Saved entries:
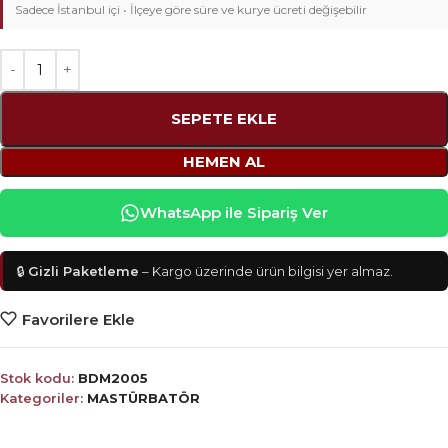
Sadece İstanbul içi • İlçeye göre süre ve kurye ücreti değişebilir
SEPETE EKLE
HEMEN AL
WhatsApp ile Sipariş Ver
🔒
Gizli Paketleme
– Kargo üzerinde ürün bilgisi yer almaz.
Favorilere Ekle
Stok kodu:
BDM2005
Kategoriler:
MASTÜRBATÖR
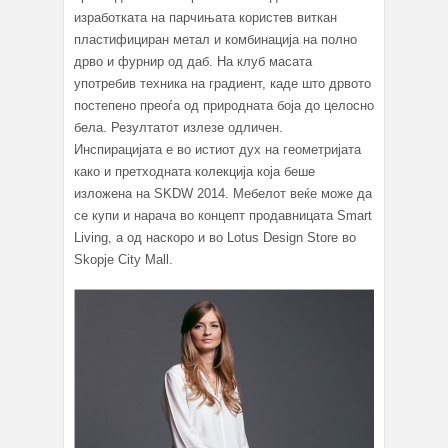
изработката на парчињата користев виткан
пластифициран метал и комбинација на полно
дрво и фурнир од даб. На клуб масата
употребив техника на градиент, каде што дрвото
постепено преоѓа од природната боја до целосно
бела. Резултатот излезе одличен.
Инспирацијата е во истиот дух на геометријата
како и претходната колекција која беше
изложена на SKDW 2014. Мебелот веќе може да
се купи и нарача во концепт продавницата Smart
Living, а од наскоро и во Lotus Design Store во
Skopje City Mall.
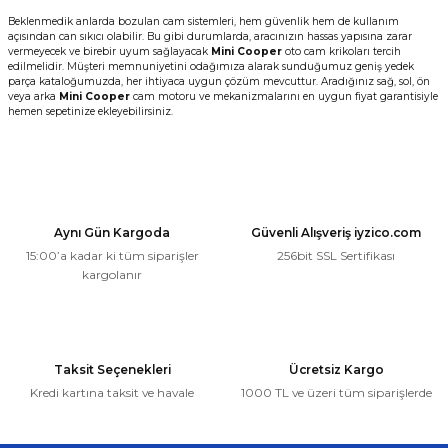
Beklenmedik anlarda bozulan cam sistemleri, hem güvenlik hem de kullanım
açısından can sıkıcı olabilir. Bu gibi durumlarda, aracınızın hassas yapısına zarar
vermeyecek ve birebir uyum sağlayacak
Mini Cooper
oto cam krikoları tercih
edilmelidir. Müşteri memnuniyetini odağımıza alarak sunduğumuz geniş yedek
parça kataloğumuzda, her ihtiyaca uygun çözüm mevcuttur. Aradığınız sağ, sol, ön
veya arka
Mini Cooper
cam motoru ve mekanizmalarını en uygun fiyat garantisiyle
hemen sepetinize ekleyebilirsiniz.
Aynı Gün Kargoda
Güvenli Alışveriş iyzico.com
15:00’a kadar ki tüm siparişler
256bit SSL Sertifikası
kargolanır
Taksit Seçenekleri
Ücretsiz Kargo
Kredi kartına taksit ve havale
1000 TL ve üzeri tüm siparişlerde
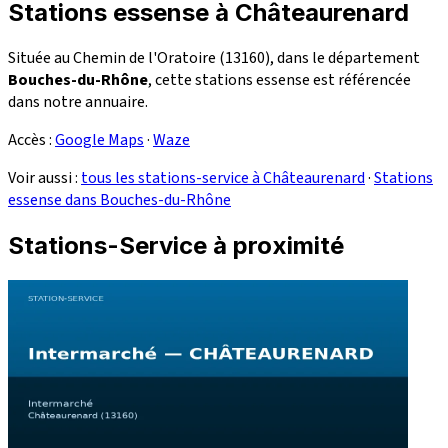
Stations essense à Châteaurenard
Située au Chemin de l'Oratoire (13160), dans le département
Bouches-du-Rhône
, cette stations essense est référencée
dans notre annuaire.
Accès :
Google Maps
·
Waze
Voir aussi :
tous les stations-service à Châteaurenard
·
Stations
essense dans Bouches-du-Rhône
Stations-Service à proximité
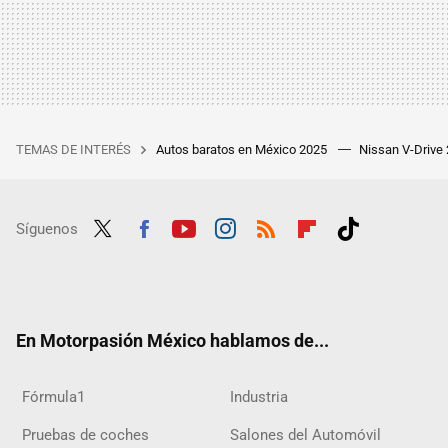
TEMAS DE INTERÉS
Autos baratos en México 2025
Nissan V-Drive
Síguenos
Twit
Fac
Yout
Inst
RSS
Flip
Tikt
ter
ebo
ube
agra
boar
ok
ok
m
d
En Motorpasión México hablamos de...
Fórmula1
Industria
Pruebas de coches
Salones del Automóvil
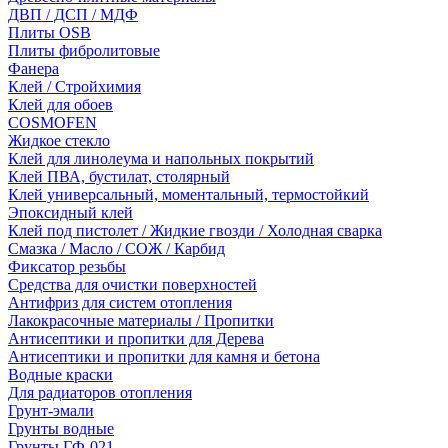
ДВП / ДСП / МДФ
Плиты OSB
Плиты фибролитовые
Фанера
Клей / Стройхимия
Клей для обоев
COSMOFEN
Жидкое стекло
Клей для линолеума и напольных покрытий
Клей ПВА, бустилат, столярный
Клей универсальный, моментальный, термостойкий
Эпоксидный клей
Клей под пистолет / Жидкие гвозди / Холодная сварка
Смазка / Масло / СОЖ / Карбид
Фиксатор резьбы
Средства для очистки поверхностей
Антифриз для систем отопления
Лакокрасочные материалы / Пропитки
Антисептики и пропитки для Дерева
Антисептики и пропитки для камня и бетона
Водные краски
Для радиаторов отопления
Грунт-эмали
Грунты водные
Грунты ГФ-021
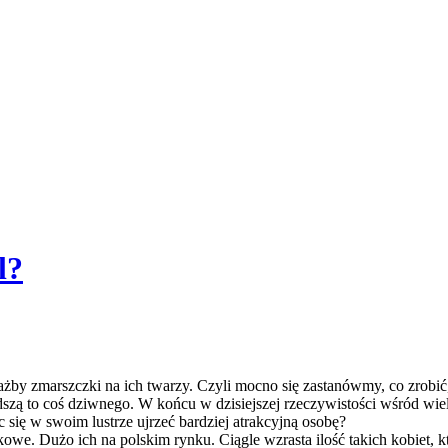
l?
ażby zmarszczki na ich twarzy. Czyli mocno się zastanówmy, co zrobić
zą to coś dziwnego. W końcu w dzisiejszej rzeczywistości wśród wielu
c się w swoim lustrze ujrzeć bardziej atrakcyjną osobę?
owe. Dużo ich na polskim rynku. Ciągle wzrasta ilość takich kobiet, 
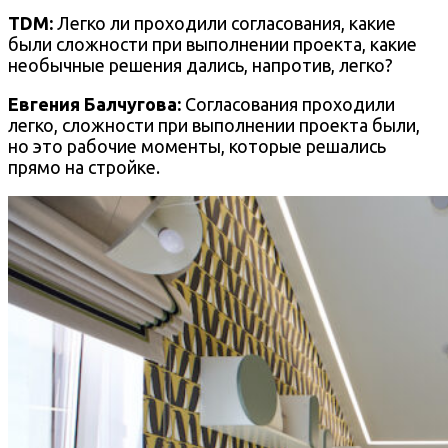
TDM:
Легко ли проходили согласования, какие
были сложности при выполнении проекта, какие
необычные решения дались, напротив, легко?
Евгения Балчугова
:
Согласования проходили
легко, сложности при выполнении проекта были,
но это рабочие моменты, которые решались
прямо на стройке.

Work item> Give the number of lines that hold the word "Châteaurenard" in these records, with nothing added.

Solution to the problem> 2